*Activity*: Retype every entry below without pictures.

*Information supplied*:
┄┄┄┄┄┄┄┄┄┄

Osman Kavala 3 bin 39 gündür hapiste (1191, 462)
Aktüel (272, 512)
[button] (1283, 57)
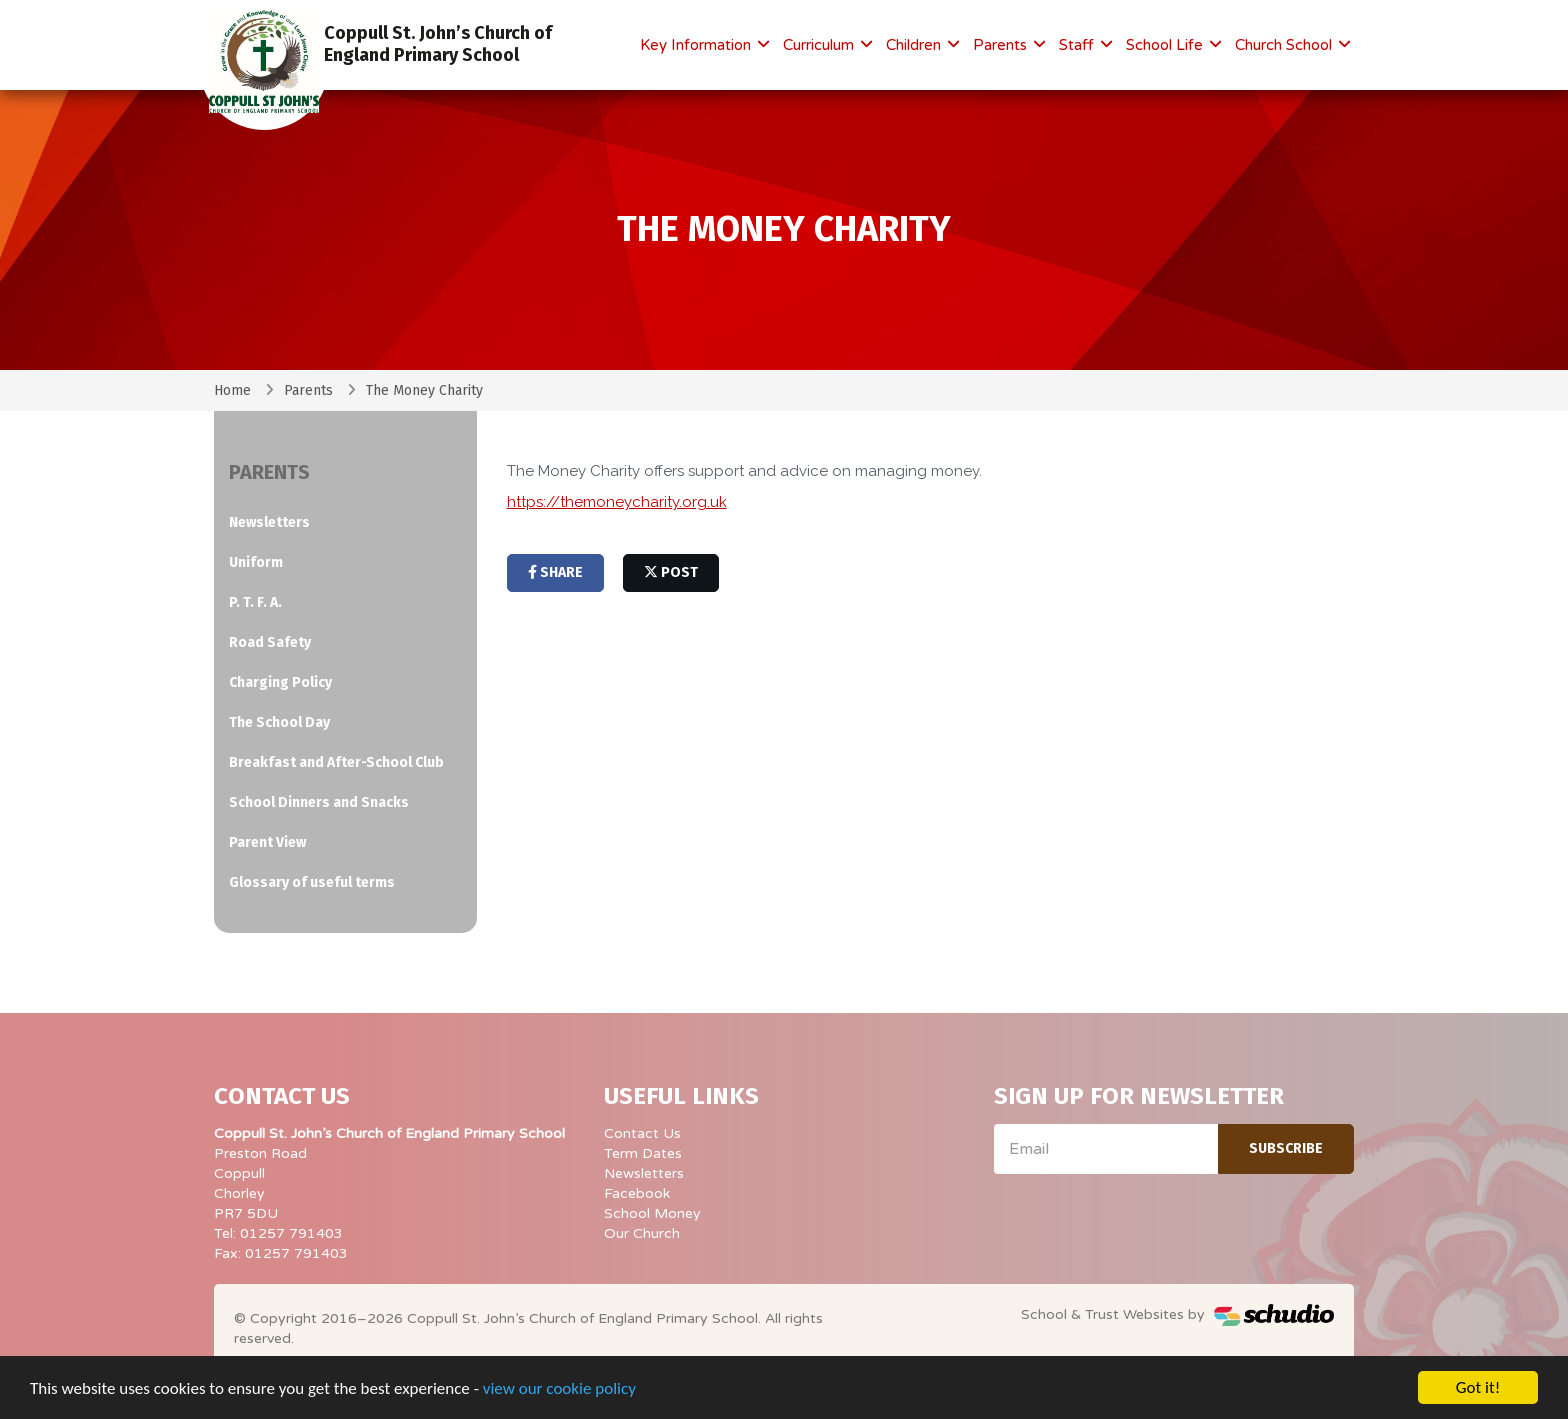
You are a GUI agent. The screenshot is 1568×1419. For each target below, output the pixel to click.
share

┄┄┄┄┄┄┄┄┄┄

*Solution for this task*:
Osman Kavala 3 bin 39 gündür hapiste (1191, 462)
Aktüel (272, 512)
[button] (1283, 57)
You are a GUI agent. The screenshot is 1568×1419. For each target below, output the pixel to click.
share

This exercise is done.